Infelizmente, essa questão ainda é vista, em grande parte, de forma negativa pelos alunos. Isso porque o modo como lidamos com provas, na maior parte do tempo, transformou avaliações em um “bicho de sete cabeças” que por vezes pode assustar mais do que ajudar as crianças. Além disso, conforme os tempos mudam, o jeito antiquado de avaliar aprendizado pode se mostrar ineficiente, não cumprindo seu papel tão bem quanto deveria (e poderia). 

Com o avanço de uma educação positiva, no entanto, começamos a perceber que esse não precisa ser o caso – é preciso que a escola e a educação, como partes tão fundamentais da sociedade, se adaptem a um mundo em constante mudança. Avaliar um aluno hoje da mesma forma com que isso era feito há décadas atrás muito provavelmente não trará os resultados desejados; mas como fazer essa transição, e o que constitui uma boa avaliação?

Para responder essas perguntas, é necessário antes entender, de fato, o conceito de avaliação em si.
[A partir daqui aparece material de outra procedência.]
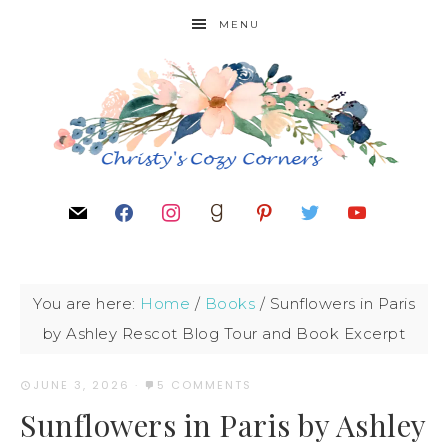
MENU
You are here:
Home
/
Books
/
Sunflowers in Paris
by Ashley Rescot Blog Tour and Book Excerpt
JUNE 3, 2026
·
5 COMMENTS
Sunflowers in Paris by Ashley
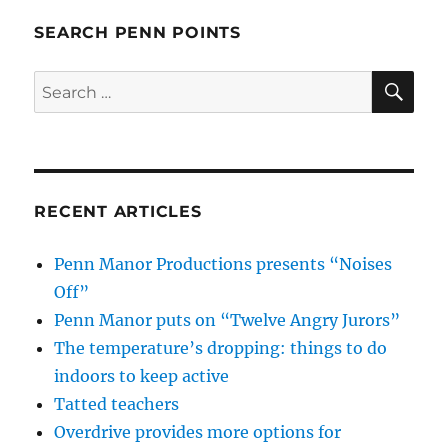
SEARCH PENN POINTS
SE
Search
for:
RECENT ARTICLES
Penn Manor Productions presents “Noises
Off”
Penn Manor puts on “Twelve Angry Jurors”
The temperature’s dropping: things to do
indoors to keep active
Tatted teachers
Overdrive provides more options for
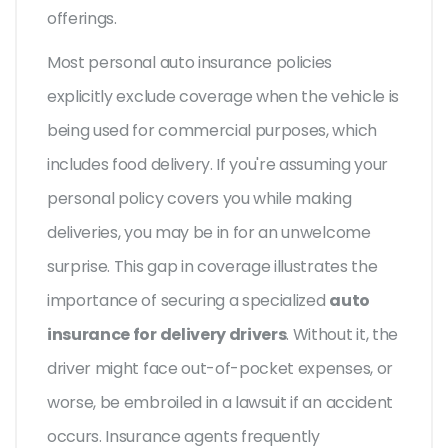
offerings.
Most personal auto insurance policies
explicitly exclude coverage when the vehicle is
being used for commercial purposes, which
includes food delivery. If you're assuming your
personal policy covers you while making
deliveries, you may be in for an unwelcome
surprise. This gap in coverage illustrates the
importance of securing a specialized
auto
insurance for delivery drivers
. Without it, the
driver might face out-of-pocket expenses, or
worse, be embroiled in a lawsuit if an accident
occurs. Insurance agents frequently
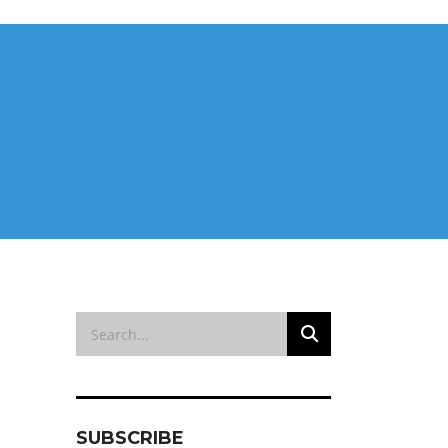
SUBSCRIBE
Segundo Cipriano Carlos Luckesi, educador e referência nacional em avaliação de aprendizagem, avaliar é “o ato de investigar a qualidade da realidade”. Como seres humanos, praticamos o ato de avaliar 24 horas por dia, de diversas formas. “O alfaiate manda experimentar a roupa, o cozinheiro experimenta o alimento, o pintor experimenta a tinta na parede e assim vai”, exemplifica Cipriano. “As decisões são tomadas a partir da investigação avaliativa, com o resultado da investigação nós tomamos decisões, se a comida está faltando sal, eu coloco mais sal, se uma pintura está muito apagada, eu decido reavivar a pintura”.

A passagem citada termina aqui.